Calculation of Cash out Flow under Replacement Decisions
Cost of New asset *
Add: Installation cost and other direct cost relating to asset *
Add: Additional working capital requirement *
Less: Lesser working capital requirement (*)
Less: Sale proceeds of existing machine (*)
Less: Tax shield on Capital loss on sale of existing machine (*)
Add: Tax payable on capital gain on sale of fixed assets *
Add: P.V. of subsequent capital expenditure, if any *
Less: Present value of subsidy received, if any (*)
Net cash outflow *
(a) In India, as per provision of Income Tax Act, block of assets method is used for calculation of depreciation and short-term capital gain/loss on disposal of assets. When block of assets method is adopted, tax shield or tax payable on capital loss/gain on disposal of existing asset is recognized as per provision of section 50 of Income tax Act. According to section 50 of Income Tax act, Short term capital gain or loss arises in this situation only subject to following conditions:
· Short term capital loss arises if only if, all the assets of a particular block are sold out, and sales consideration is less than the opening WDV of that block + any addition in that block during the year, which is not possible in this situation as in capital budgeting decision we replaces existing machine with another machine hence block does not cease to exist.

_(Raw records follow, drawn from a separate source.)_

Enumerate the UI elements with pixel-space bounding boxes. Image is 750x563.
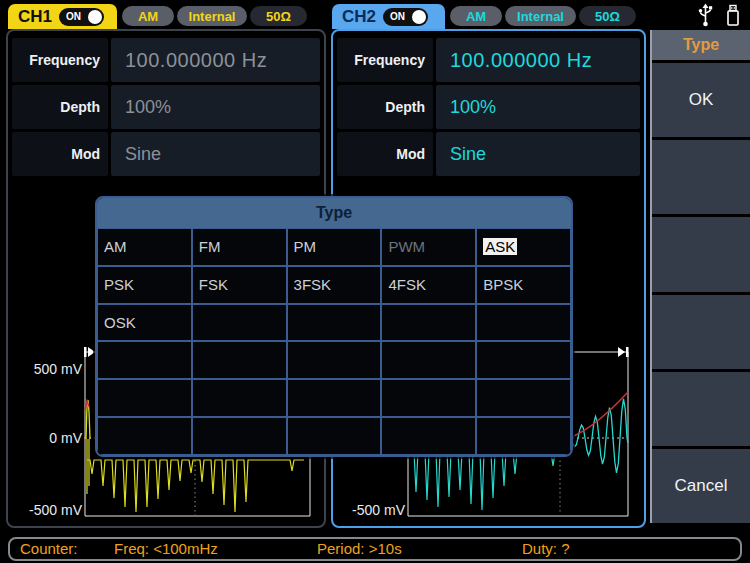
mod-type-cell-empty [287, 304, 382, 342]
mod-type-cell-empty [192, 417, 287, 455]
ch2-mod-badge: AM [450, 6, 502, 26]
mod-type-cell-empty [192, 341, 287, 379]
ch2-trigger-marker [618, 347, 625, 357]
ch2-toggle-label: ON [390, 11, 405, 22]
ch1-frequency-label: Frequency [12, 38, 108, 82]
ch1-mod-badge: AM [122, 6, 174, 26]
ch1-label: CH1 [18, 7, 52, 27]
mod-type-cell-4fsk[interactable]: 4FSK [381, 266, 476, 304]
ch1-mod-value[interactable]: Sine [111, 132, 320, 176]
softkey-menu: Type OK Cancel [650, 30, 750, 523]
mod-type-cell-empty [287, 341, 382, 379]
mod-type-cell-empty [476, 304, 571, 342]
mod-type-cell-empty [476, 341, 571, 379]
mod-type-cell-empty [476, 417, 571, 455]
softkey-blank-3 [652, 295, 750, 369]
counter-duty: Duty: ? [522, 539, 570, 559]
mod-type-cell-empty [381, 341, 476, 379]
selected-mod-type: ASK [483, 238, 517, 255]
mod-type-dialog: Type AM FM PM PWM ASK PSK FSK 3FSK 4FSK … [95, 196, 573, 457]
ch1-source-badge: Internal [177, 6, 247, 26]
ch2-depth-value[interactable]: 100% [436, 85, 640, 129]
counter-bar: Counter: Freq: <100mHz Period: >10s Duty… [8, 537, 742, 561]
mod-type-cell-empty [476, 379, 571, 417]
mod-type-grid: AM FM PM PWM ASK PSK FSK 3FSK 4FSK BPSK … [97, 228, 571, 455]
mod-type-cell-empty [381, 304, 476, 342]
ch1-depth-row[interactable]: Depth 100% [12, 85, 320, 129]
ch1-mod-row[interactable]: Mod Sine [12, 132, 320, 176]
ch1-scale-zero: 0 mV [20, 430, 82, 446]
ch1-frequency-row[interactable]: Frequency 100.000000 Hz [12, 38, 320, 82]
ch1-frequency-value[interactable]: 100.000000 Hz [111, 38, 320, 82]
mod-type-cell-empty [381, 417, 476, 455]
mod-type-cell-empty [97, 417, 192, 455]
ch1-scale-bottom: -500 mV [20, 502, 82, 518]
mod-type-cell-pwm: PWM [381, 228, 476, 266]
generator-screen: CH1 ON AM Internal 50Ω CH2 ON AM Interna… [0, 0, 750, 563]
ch2-mod-row[interactable]: Mod Sine [337, 132, 640, 176]
mod-type-cell-psk[interactable]: PSK [97, 266, 192, 304]
ch2-trace-spikes [412, 452, 558, 510]
usb-drive-icon [725, 3, 741, 28]
cancel-button[interactable]: Cancel [652, 449, 750, 523]
counter-period: Period: >10s [317, 539, 402, 559]
ch2-scale-bottom: -500 mV [343, 502, 405, 518]
mod-type-cell-fm[interactable]: FM [192, 228, 287, 266]
ch1-mod-label: Mod [12, 132, 108, 176]
ch2-impedance-badge: 50Ω [579, 6, 636, 26]
ch2-toggle-knob [412, 10, 426, 24]
ch2-frequency-row[interactable]: Frequency 100.000000 Hz [337, 38, 640, 82]
mod-type-cell-empty [97, 341, 192, 379]
ch1-trace [87, 460, 304, 512]
ch2-frequency-label: Frequency [337, 38, 433, 82]
mod-type-cell-empty [287, 379, 382, 417]
counter-label: Counter: [20, 539, 78, 559]
softkey-blank-1 [652, 140, 750, 214]
tab-ch2[interactable]: CH2 ON [332, 4, 445, 29]
tab-ch1[interactable]: CH1 ON [8, 4, 117, 29]
usb-icon [697, 3, 714, 28]
mod-type-cell-am[interactable]: AM [97, 228, 192, 266]
ch1-depth-label: Depth [12, 85, 108, 129]
ch1-trigger-marker [84, 347, 87, 357]
ch2-source-badge: Internal [505, 6, 576, 26]
mod-type-cell-3fsk[interactable]: 3FSK [287, 266, 382, 304]
mod-type-cell-empty [97, 379, 192, 417]
ch1-impedance-badge: 50Ω [250, 6, 307, 26]
ch2-on-toggle[interactable]: ON [383, 8, 428, 26]
menu-title: Type [652, 30, 750, 60]
ch1-scale-top: 500 mV [20, 361, 82, 377]
mod-type-cell-osk[interactable]: OSK [97, 304, 192, 342]
ch2-frequency-value[interactable]: 100.000000 Hz [436, 38, 640, 82]
mod-type-cell-bpsk[interactable]: BPSK [476, 266, 571, 304]
ch1-depth-value[interactable]: 100% [111, 85, 320, 129]
softkey-blank-2 [652, 217, 750, 291]
mod-type-cell-fsk[interactable]: FSK [192, 266, 287, 304]
ch2-depth-row[interactable]: Depth 100% [337, 85, 640, 129]
ch1-on-toggle[interactable]: ON [59, 8, 104, 26]
mod-type-cell-empty [192, 379, 287, 417]
dialog-title: Type [97, 198, 571, 228]
ch2-mod-label: Mod [337, 132, 433, 176]
ch1-toggle-label: ON [66, 11, 81, 22]
ok-button[interactable]: OK [652, 63, 750, 137]
status-icons [697, 3, 741, 28]
ch2-depth-label: Depth [337, 85, 433, 129]
ch1-toggle-knob [88, 10, 102, 24]
mod-type-cell-empty [381, 379, 476, 417]
ch2-label: CH2 [342, 7, 376, 27]
mod-type-cell-pm[interactable]: PM [287, 228, 382, 266]
ch2-mod-value[interactable]: Sine [436, 132, 640, 176]
counter-freq: Freq: <100mHz [114, 539, 218, 559]
mod-type-cell-empty [192, 304, 287, 342]
softkey-blank-4 [652, 372, 750, 446]
mod-type-cell-empty [287, 417, 382, 455]
mod-type-cell-ask[interactable]: ASK [476, 228, 571, 266]
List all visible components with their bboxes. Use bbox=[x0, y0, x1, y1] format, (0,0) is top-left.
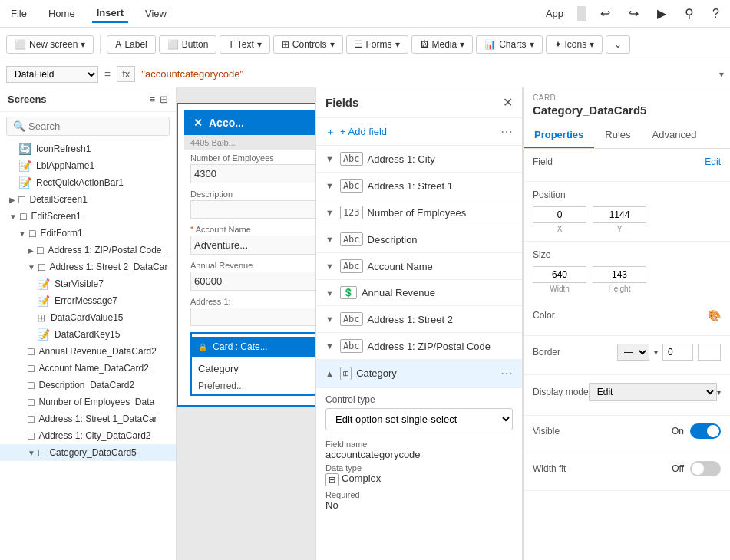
person-icon[interactable]: ⚲ bbox=[680, 3, 699, 24]
play-icon[interactable]: ▶ bbox=[652, 3, 671, 24]
description-field-value[interactable] bbox=[190, 200, 315, 219]
tree-item-street1[interactable]: □ Address 1: Street 1_DataCar bbox=[0, 410, 176, 427]
tree-item-accountname[interactable]: □ Account Name_DataCard2 bbox=[0, 360, 176, 377]
tree-item-datacardvalue[interactable]: ⊞ DataCardValue15 bbox=[0, 309, 176, 326]
controls-button[interactable]: ⊞ Controls ▾ bbox=[273, 35, 343, 54]
size-height-input[interactable] bbox=[593, 266, 646, 283]
tree-item-starvisible[interactable]: 📝 StarVisible7 bbox=[0, 275, 176, 292]
menu-app[interactable]: App bbox=[541, 5, 568, 22]
canvas-field-accountname: * Account Name Adventure... bbox=[184, 222, 315, 258]
help-icon[interactable]: ? bbox=[708, 4, 724, 24]
tab-properties[interactable]: Properties bbox=[524, 123, 594, 148]
field-type-icon-city: Abc bbox=[340, 152, 363, 166]
canvas-card: ✕ Acco... 4405 Balb... Number of Employe… bbox=[177, 103, 315, 407]
numemployees-field-value[interactable]: 4300 bbox=[190, 164, 315, 183]
forms-button[interactable]: ☰ Forms ▾ bbox=[346, 35, 408, 54]
tree-item-annualrev[interactable]: □ Annual Revenue_DataCard2 bbox=[0, 343, 176, 360]
tree-item-street2[interactable]: ▼ □ Address 1: Street 2_DataCar bbox=[0, 259, 176, 275]
field-type-icon-description: Abc bbox=[340, 232, 363, 246]
property-selector[interactable]: DataField bbox=[6, 66, 98, 83]
charts-label: Charts bbox=[499, 39, 526, 50]
field-more-category[interactable]: ⋯ bbox=[500, 366, 513, 380]
field-edit-link[interactable]: Edit bbox=[705, 156, 721, 167]
tab-rules[interactable]: Rules bbox=[594, 123, 641, 148]
charts-button[interactable]: 📊 Charts ▾ bbox=[476, 35, 542, 54]
tree-item-iconrefresh[interactable]: 🔄 IconRefresh1 bbox=[0, 140, 176, 157]
button-button[interactable]: ⬜ Button bbox=[159, 35, 217, 54]
annualrev-field-value[interactable]: 60000 bbox=[190, 272, 315, 291]
tree-item-zip[interactable]: ▶ □ Address 1: ZIP/Postal Code_ bbox=[0, 242, 176, 259]
formula-input[interactable] bbox=[141, 68, 713, 80]
tree-item-city[interactable]: □ Address 1: City_DataCard2 bbox=[0, 427, 176, 444]
menu-insert[interactable]: Insert bbox=[92, 4, 128, 23]
widthfit-toggle[interactable] bbox=[690, 461, 721, 476]
search-input[interactable] bbox=[28, 120, 163, 132]
text-button[interactable]: T Text ▾ bbox=[220, 35, 269, 54]
fx-button[interactable]: fx bbox=[117, 66, 135, 82]
field-item-accountname[interactable]: ▼ Abc Account Name bbox=[316, 253, 522, 280]
position-y-input[interactable] bbox=[593, 206, 646, 223]
border-width-input[interactable] bbox=[662, 344, 693, 361]
props-color-section: Color 🎨 bbox=[524, 301, 730, 336]
tree-item-errormessage[interactable]: 📝 ErrorMessage7 bbox=[0, 292, 176, 309]
icons-button[interactable]: ✦ Icons ▾ bbox=[546, 35, 603, 54]
field-item-city[interactable]: ▼ Abc Address 1: City bbox=[316, 146, 522, 173]
accountname-field-value[interactable]: Adventure... bbox=[190, 236, 315, 255]
border-color-swatch[interactable] bbox=[698, 344, 721, 361]
field-item-employees[interactable]: ▼ 123 Number of Employees bbox=[316, 199, 522, 226]
label-button[interactable]: A Label bbox=[107, 35, 155, 54]
controls-label: Controls bbox=[292, 39, 327, 50]
more-button[interactable]: ⌄ bbox=[606, 35, 630, 54]
left-panel: Screens ≡ ⊞ 🔍 🔄 IconRefresh1 📝 LblAppNam… bbox=[0, 87, 177, 560]
canvas-close-icon[interactable]: ✕ bbox=[193, 117, 203, 129]
tab-advanced[interactable]: Advanced bbox=[642, 123, 708, 148]
border-style-select[interactable]: — bbox=[617, 344, 649, 361]
control-type-select[interactable]: Edit option set single-select bbox=[325, 408, 513, 430]
tree-item-category[interactable]: ▼ □ Category_DataCard5 bbox=[0, 444, 176, 461]
menu-file[interactable]: File bbox=[6, 5, 31, 22]
tree-item-numemployees[interactable]: □ Number of Employees_Data bbox=[0, 394, 176, 410]
redo-icon[interactable]: ↪ bbox=[624, 3, 643, 24]
field-item-zipcode[interactable]: ▼ Abc Address 1: ZIP/Postal Code bbox=[316, 333, 522, 360]
menu-home[interactable]: Home bbox=[44, 5, 80, 22]
canvas-header: ✕ Acco... bbox=[184, 110, 315, 135]
tree-item-datacardkey[interactable]: 📝 DataCardKey15 bbox=[0, 326, 176, 343]
add-field-button[interactable]: ＋ + Add field ⋯ bbox=[316, 118, 522, 146]
street2-icon: □ bbox=[38, 261, 45, 273]
props-size-section: Size Width Height bbox=[524, 242, 730, 301]
tree-item-rectquickaction[interactable]: 📝 RectQuickActionBar1 bbox=[0, 174, 176, 191]
datacardkey-label: DataCardKey15 bbox=[55, 329, 120, 340]
color-picker-icon[interactable]: 🎨 bbox=[708, 309, 721, 321]
media-button[interactable]: 🖼 Media ▾ bbox=[411, 35, 474, 54]
field-item-street2[interactable]: ▼ Abc Address 1: Street 2 bbox=[316, 306, 522, 333]
grid-view-icon[interactable]: ⊞ bbox=[160, 94, 168, 105]
tree-item-description[interactable]: □ Description_DataCard2 bbox=[0, 377, 176, 394]
tree-item-lblappname[interactable]: 📝 LblAppName1 bbox=[0, 157, 176, 174]
undo-icon[interactable]: ↩ bbox=[596, 3, 615, 24]
position-x-input[interactable] bbox=[533, 206, 586, 223]
tree-item-editform[interactable]: ▼ □ EditForm1 bbox=[0, 225, 176, 242]
size-width-group: Width bbox=[533, 266, 586, 293]
new-screen-button[interactable]: ⬜ New screen ▾ bbox=[6, 35, 94, 54]
screens-title: Screens bbox=[8, 94, 47, 105]
fields-close-button[interactable]: ✕ bbox=[503, 95, 513, 110]
tree-item-editscreen[interactable]: ▼ □ EditScreen1 bbox=[0, 208, 176, 225]
display-mode-select[interactable]: Edit bbox=[589, 383, 717, 401]
formula-dropdown-icon[interactable]: ▾ bbox=[719, 69, 724, 80]
address1-field-value[interactable] bbox=[190, 308, 315, 326]
canvas-card-blue-bar[interactable]: 🔒 Card : Cate... bbox=[192, 337, 315, 357]
tree-item-detailscreen[interactable]: ▶ □ DetailScreen1 bbox=[0, 191, 176, 208]
canvas-inner: ✕ Acco... 4405 Balb... Number of Employe… bbox=[177, 103, 315, 407]
pos-y-group: Y bbox=[593, 206, 646, 233]
field-item-annualrev[interactable]: ▼ 💲 Annual Revenue bbox=[316, 280, 522, 306]
size-width-input[interactable] bbox=[533, 266, 586, 283]
field-name-zipcode: Address 1: ZIP/Postal Code bbox=[368, 341, 513, 352]
field-item-description[interactable]: ▼ Abc Description bbox=[316, 226, 522, 253]
visible-toggle[interactable] bbox=[690, 423, 721, 439]
field-item-street1[interactable]: ▼ Abc Address 1: Street 1 bbox=[316, 173, 522, 199]
field-item-category[interactable]: ▲ ⊞ Category ⋯ bbox=[316, 360, 522, 387]
size-inputs-row: Width Height bbox=[533, 266, 721, 293]
list-view-icon[interactable]: ≡ bbox=[149, 94, 155, 105]
props-display-row: Display mode Edit ▾ bbox=[533, 383, 721, 401]
menu-view[interactable]: View bbox=[140, 5, 171, 22]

However, if new asset pertains to different block, short-term capital loss may arise on sale of existing machine subject to one condition that no other assets remain in that block after replacement.
· Short term capital gain is also not possible in this situation, as this arises if only if, sale proceed of existing machine is more than the opening written down value of that block + any addition during the year, which is normally not possible in capital budgeting decision as in such cases cash outflow will be negative.
However if both old and new assets pertain to different blocks. short term capital gain on disposal of existing asset may arise subject to one condition that sale proceed of existing asset is more than the opening WDV of that block. + Any addition during the year in that block.
(b) While calculating Cash outflow sunk costs if any shall be excluded. Sunk cost" is the cost that has already incurred and thus has no effect on the present or future decisions. The sunk costs are neither recovered if the proposal is rejected nor incremental if the project is accepted and therefore should not be considered in the capital budgeting decisions process. For example expenses incurred on conducting a market survey to assess the potential market.
(c) Opportunity costs are relevant costs and considered as a portion of cash flows in the capital budgeting process. The general framework for analyzing the opportunity costs begins by asking the question "Is there any other use for this resource right now?